## TASK INSTRUCTIONS
What is needed is an exact repeat of the entries, with no pictures in it.

[Collected data]

━━━━━━━━━━━━━━━━━━━━

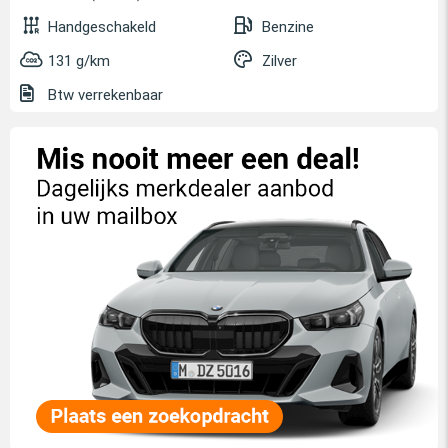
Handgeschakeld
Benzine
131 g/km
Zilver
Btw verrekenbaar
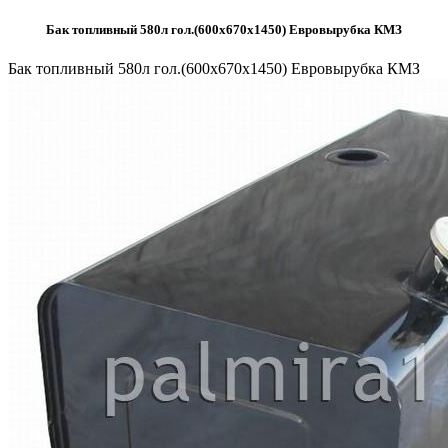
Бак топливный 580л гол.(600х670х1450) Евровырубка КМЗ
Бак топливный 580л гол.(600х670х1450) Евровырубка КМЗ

━━━━━━━━━━━━━━━━━━━━

## RESULT FOR THIS EXERCISE
Handgeschakeld
Benzine
131 g/km
Zilver
Btw verrekenbaar
Бак топливный 580л гол.(600х670х1450) Евровырубка КМЗ
Бак топливный 580л гол.(600х670х1450) Евровырубка КМЗ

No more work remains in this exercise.